▶ _EXERCISE INPUTS_:
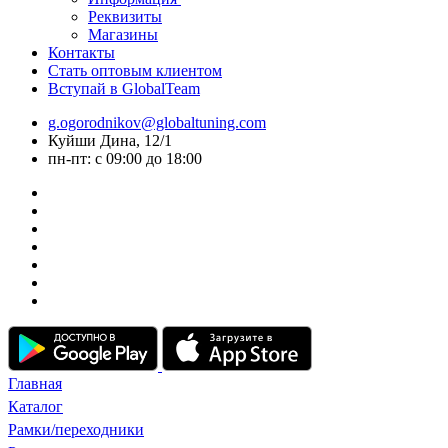
Реквизиты
Магазины
Контакты
Стать оптовым клиентом
Вступай в GlobalTeam
g.ogorodnikov@globaltuning.com
Куйши Дина, 12/1
пн-пт: с 09:00 до 18:00
Главная
Каталог
Рамки/переходники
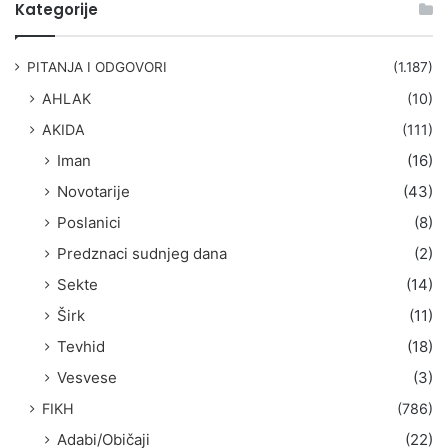
t
Kategorije
r
a
g
PITANJA I ODGOVORI
(1.187)
a
AHLAK
(10)
:
AKIDA
(111)
Iman
(16)
Novotarije
(43)
Poslanici
(8)
Predznaci sudnjeg dana
(2)
Sekte
(14)
Širk
(11)
Tevhid
(18)
Vesvese
(3)
FIKH
(786)
Adabi/Običaji
(22)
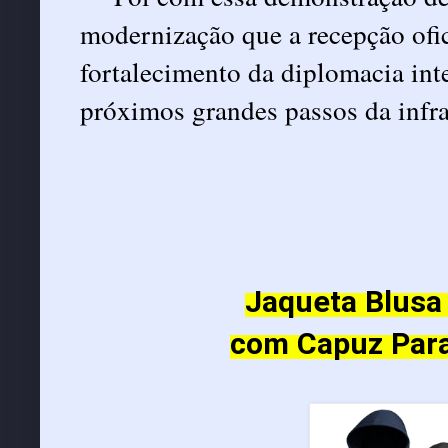
modernização que a recepção ofi
fortalecimento da diplomacia int
próximos grandes passos da infra
Jaqueta Blusa
com Capuz Para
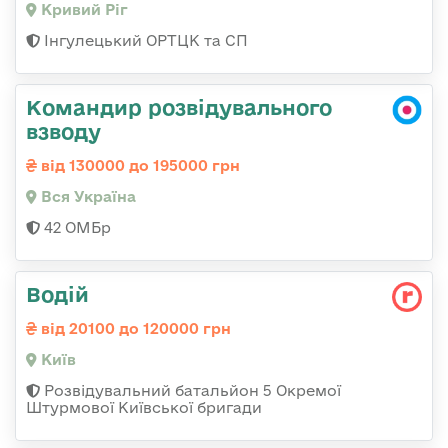
Кривий Ріг
Інгулецький ОРТЦК та СП
Командир розвідувального
взводу
від 130000 до 195000 грн
Вся Україна
42 ОМБр
Водій
від 20100 до 120000 грн
Київ
Розвідувальний батальйон 5 Окремої
Штурмової Київської бригади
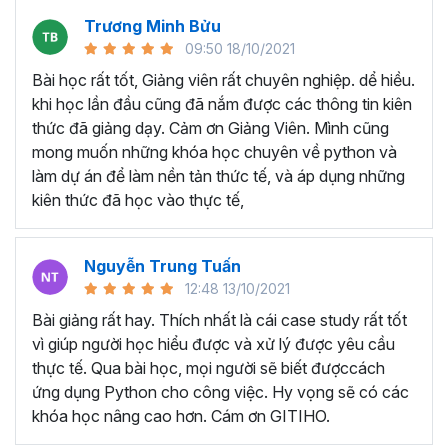
đảm bảo bạn sẽ nắm được xu hướng phát triển mới nhất
Trương Minh Bửu
của trong ngành phân tích dữ liệu với python.
09:50 18/10/2021
Mục tiêu khi tham gia khóa
Bài học rất tốt, Giảng viên rất chuyên nghiệp. dể hiều.
khi học lần đầu cũng đã nắm được các thông tin kiên
học Python?
thức đã giảng dạy. Cảm ơn Giảng Viên. Mình cũng
mong muốn những khóa học chuyên về python và
Nắm vững lý thuyết và học cách thực hành kỹ thuật code
làm dự án để làm nền tản thức tế, và áp dụng những
bằng ngôn ngữ Python để phân tích và giải quyết các vấn
kiên thức đã học vào thực tế,
đề trong phân tích dữ liệu.
Biết sử dụng Python trong phân tích dữ liệu thay cho các
Nguyễn Trung Tuấn
công cụ truyền thống như Excel, Power BI, Tableau…
12:48 13/10/2021
Thành thạo các thao tác và xử lý dữ liệu với Matplotlib,
Bài giảng rất hay. Thích nhất là cái case study rất tốt
Pandas,...
vì giúp người học hiểu được và xử lý được yêu cầu
Biết tận dụng thư viện hỗ trợ trong Python để thu thập, xử
thực tế. Qua bài học, mọi người sẽ biết đượccách
lý và làm sạch dữ liệu.
ứng dụng Python cho công việc. Hy vọng sẽ có các
Trực quan hóa dữ liệu trong Python với thư viện hỗ trợ
khóa học nâng cao hơn. Cám ơn GITIHO.
Thành thạo lập trình Python để làm nền tảng cho
học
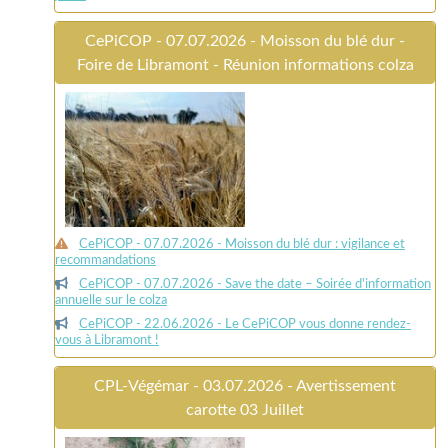
CePiCOP - 07.07.2026 - Moisson du blé dur -
Foire de Libramont - Réunion informations colza
CePiCOP - 07.07.2026 - Moisson du blé dur : vigilance et
recommandations
CePiCOP - 07.07.2026 - Save the date – Soirée d'information
annuelle sur le colza
CePiCOP - 22.06.2026 - Le CePiCOP vous donne rendez-
vous à Libramont !
CPL-Végémar - 03.07.2026 - Avertissement
carotte 03 Juillet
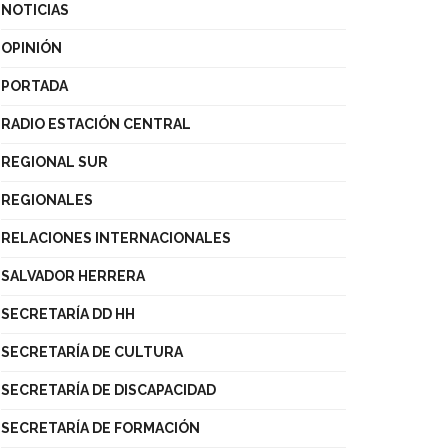
NOTICIAS
OPINIÓN
PORTADA
RADIO ESTACIÓN CENTRAL
REGIONAL SUR
REGIONALES
RELACIONES INTERNACIONALES
SALVADOR HERRERA
SECRETARÍA DD HH
SECRETARÍA DE CULTURA
SECRETARÍA DE DISCAPACIDAD
SECRETARÍA DE FORMACIÓN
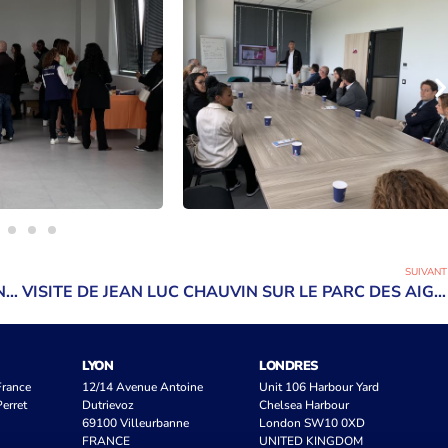
SUIVANT
ATELIER DU RRH PACA & CORSE : RECRUTEMENT INCLUSIF
VISITE DE JEAN LUC CHAUVIN SUR LE PARC DES AIGUILLES
LYON
LONDRES
 France
12/14 Avenue Antoine
Unit 106 Harbour Yard
erret
Dutrievoz
Chelsea Harbour
69100 Villeurbanne
London SW10 0XD
FRANCE
UNITED KINGDOM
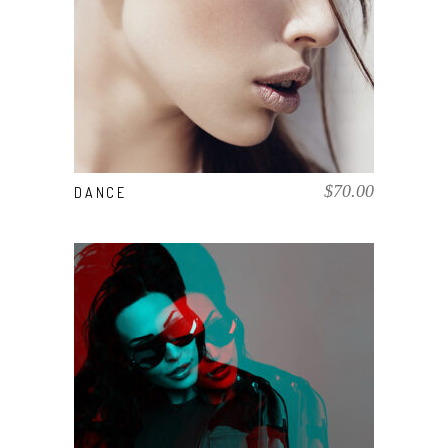
COMPRAR EL PRODUCTO
$
70.00
DANCE
COMPRAR EL PRODUCTO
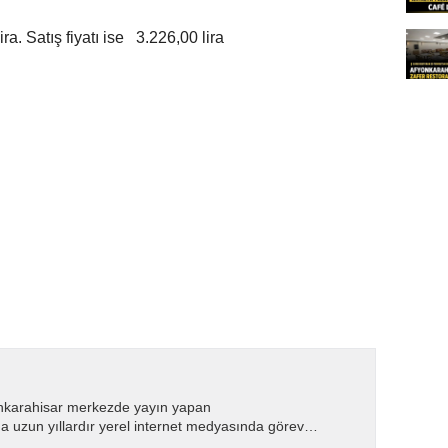
ira. Satış fiyatı ise 3.226,00 lira
nkarahisar merkezde yayın yapan
 uzun yıllardır yerel internet medyasında görev
.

▶ _YOUR TASK_:
A single number is the whole answer: please count how many lines of the records above include the string "Moisson".

▶ _TASK RESPONSE_:
2